Add additional storage accounts to HDInsight

Learn how to use script actions to add additional Azure Storage accounts to HDInsight. The steps in this document add a storage account to an existing HDInsight cluster. This article applies to storage accounts (not the default cluster storage account), and not additional storage such as Azure Data Lake Storage Gen1 and Azure Data Lake Storage Gen2.

Important

The information in this document is about adding additional storage account(s) to a cluster after it has been created. For information on adding storage accounts during cluster creation, see Set up clusters in HDInsight with Apache Hadoop, Apache Spark, Apache Kafka, and more.

Prerequisites

How it works

During processing, the script does the following actions:

  • If the storage account already exists in the core-site.xml configuration for the cluster, the script exits and no further actions are done.

  • Verifies that the storage account exists and can be accessed using the key.

  • Encrypts the key using the cluster credential.

  • Adds the storage account to the core-site.xml file.

  • Stops and restarts the Apache Oozie, Apache Hadoop YARN, Apache Hadoop MapReduce2, and Apache Hadoop HDFS services. Stopping and starting these services allows them to use the new storage account.

Warning

Using a storage account in a different location than the HDInsight cluster is not supported.

Add storage account

Use Script Action to apply the changes with the following considerations:

Property Value
Bash script URI https://hdiconfigactions.blob.core.windows.net/linuxaddstorageaccountv01/add-storage-account-v01.sh
Node type(s) Head
Parameters ACCOUNTNAME ACCOUNTKEY -p (optional)
  • ACCOUNTNAME is the name of the storage account to add to the HDInsight cluster.
  • ACCOUNTKEY is the access key for ACCOUNTNAME.
  • -p is optional. If specified, the key isn't encrypted and is stored in the core-site.xml file as plain text.

Verification

When viewing the HDInsight cluster in the Azure portal, selecting the Storage Accounts entry under Properties doesn't display storage accounts added through this script action. Azure PowerShell and Azure CLI don't display the additional storage account either. The storage information isn't displayed because the script only modifies the core-site.xml configuration for the cluster. This information isn't used when retrieving the cluster information using Azure management APIs.
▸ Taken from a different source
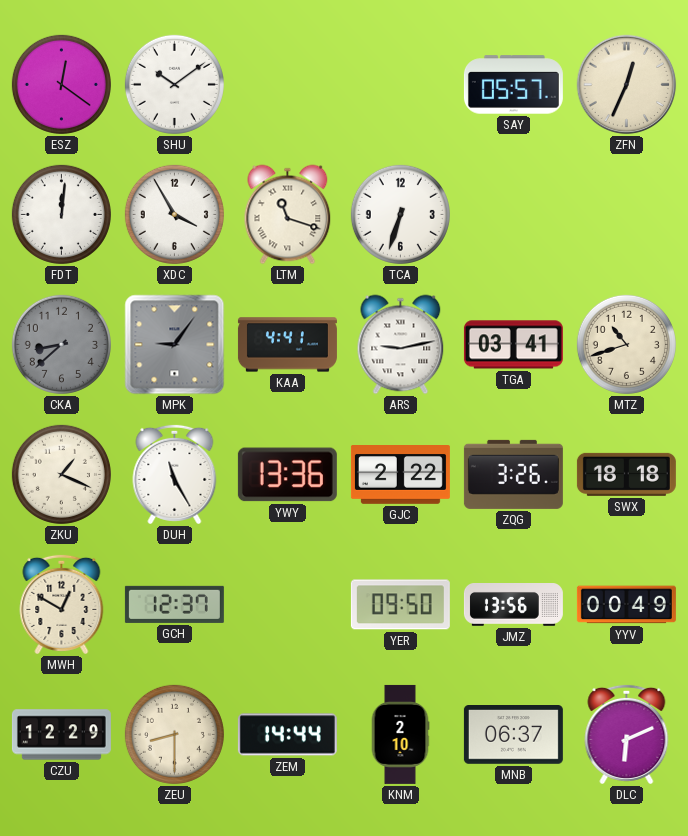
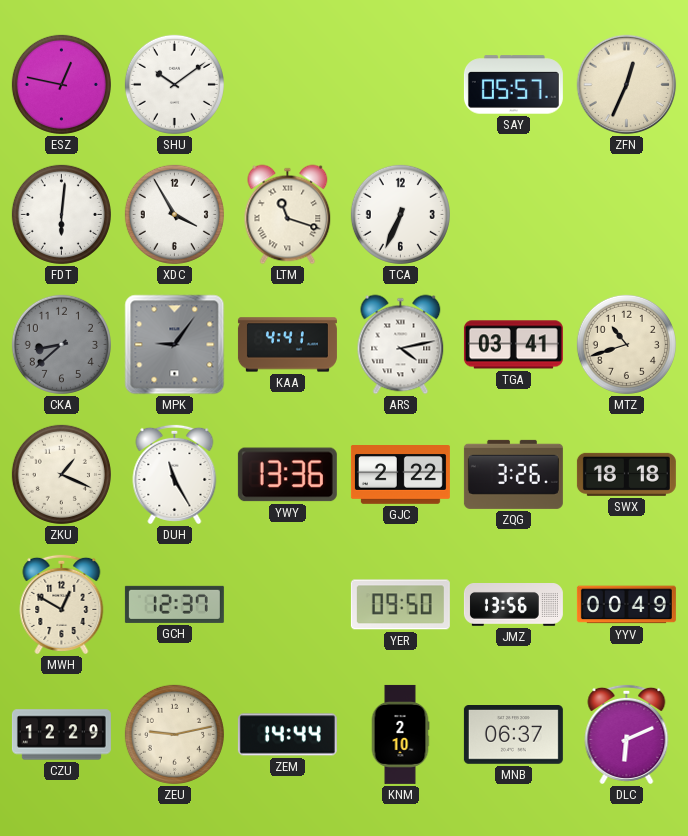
ESZ: 12:21 -> 12:47
FDT: 12:01 -> 6:01
TCA: 6:33 -> 6:34
ARS: 9:13 -> 4:13
ZEU: 8:30 -> 9:13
To verify the additional storage use one of the methods shown below:

PowerShell

The script will return the Storage Account name(s) associated with the given cluster. Replace CLUSTERNAME with the actual cluster name, and then run the script.

# Update values
$clusterName = "CLUSTERNAME"

$creds = Get-Credential -UserName "admin" -Message "Enter the cluster login credentials"
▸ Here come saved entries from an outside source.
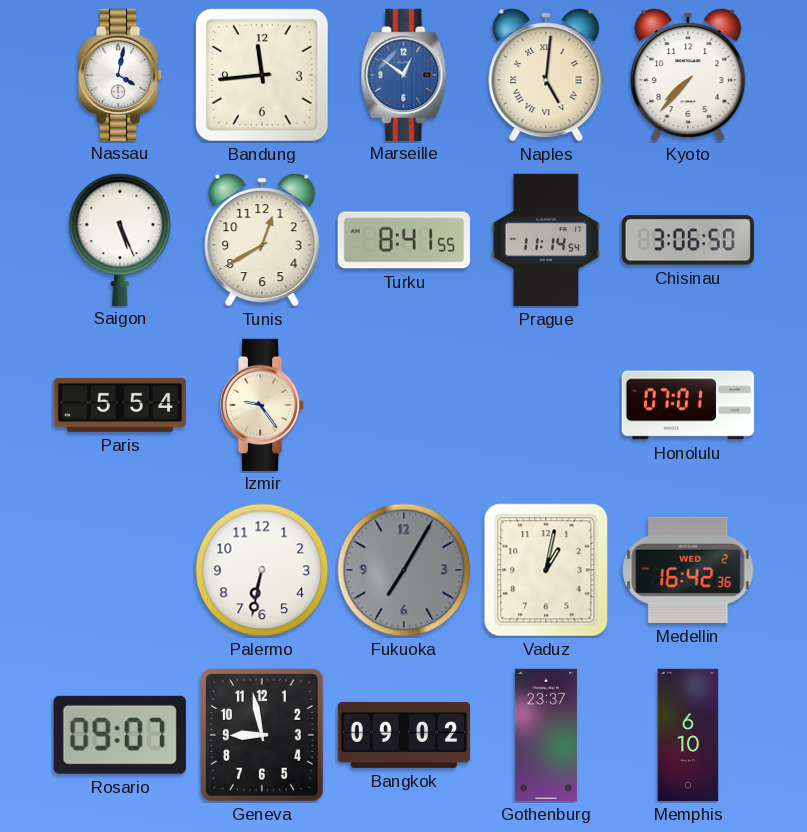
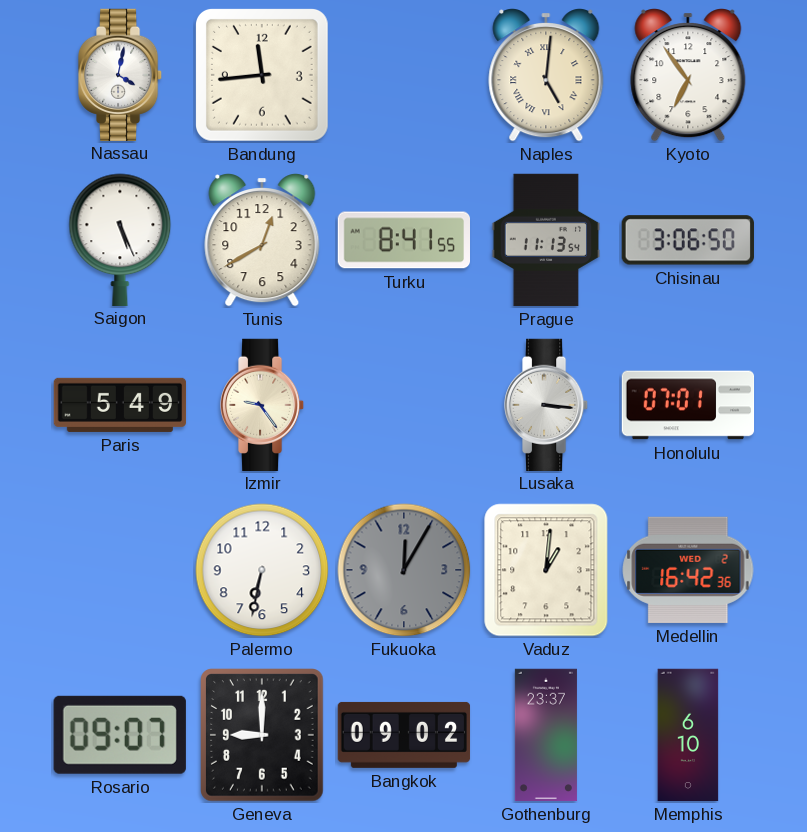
Marseille: 12:51 -> none
Kyoto: 7:37 -> 6:54
Prague: 11:14 -> 11:13
Paris: 5:54 -> 5:49
Lusaka: none -> 3:16
Fukuoka: 7:05 -> 12:05
Vaduz: 1:02 -> 1:01
Geneva: 8:58 -> 9:00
$clusterName = $clusterName.ToLower();

# getting service_config_version
$resp = Invoke-WebRequest -Uri "https://$clusterName.azurehdinsight.net/api/v1/clusters/$clusterName`?fields=Clusters/desired_service_config_versions/HDFS" `
    -Credential $creds -UseBasicParsing
$respObj = ConvertFrom-Json $resp.Content

$configVersion=$respObj.Clusters.desired_service_config_versions.HDFS.service_config_version

$resp = Invoke-WebRequest -Uri "https://$clusterName.azurehdinsight.net/api/v1/clusters/$clusterName/configurations/service_config_versions?service_name=HDFS&service_config_version=$configVersion" `
    -Credential $creds
$respObj = ConvertFrom-Json $resp.Content

# extract account names
$value = ($respObj.items.configurations | Where type -EQ "core-site").properties | Get-Member -membertype properties | Where Name -Like "fs.azure.account.key.*"
foreach ($name in $value ) { $name.Name.Split(".")[4]}

Apache Ambari

  1. From a web browser, navigate to https://CLUSTERNAME.azurehdinsight.net, where CLUSTERNAME is the name of your cluster.

  2. Navigate to HDFS > Configs > Advanced > Custom core-site.
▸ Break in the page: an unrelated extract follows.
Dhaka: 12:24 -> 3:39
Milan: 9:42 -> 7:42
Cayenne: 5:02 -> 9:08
  3. Observe the keys that begin with fs.azure.account.key. The account name will be a part of the key as seen in this sample image:

    verification through Apache Ambari

Remove storage account

  1. From a web browser, navigate to https://CLUSTERNAME.azurehdinsight.net, where CLUSTERNAME is the name of your cluster.

  2. Navigate to HDFS > Configs > Advanced > Custom core-site.

  3. Remove the following keys:

    • fs.azure.account.key.<STORAGE_ACCOUNT_NAME>.blob.core.windows.net
    • fs.azure.account.keyprovider.<STORAGE_ACCOUNT_NAME>.blob.core.windows.net

After removing these keys and saving the configuration, you need to restart Oozie, Yarn, MapReduce2, HDFS, and Hive one by one.

Known issues

Storage firewall

If you choose to secure your storage account with the Firewalls and virtual networks restrictions on Selected networks, be sure to enable the exception Allow trusted Microsoft services... so that HDInsight can access your storage account.

Unable to access storage after changing key

If you change the key for a storage account, HDInsight can no longer access the storage account. HDInsight uses a cached copy of key in the core-site.xml for the cluster. This cached copy must be updated to match the new key.

Running the script action again doesn't update the key, as the script checks to see if an entry for the storage account already exists. If an entry already exists, it doesn't make any changes.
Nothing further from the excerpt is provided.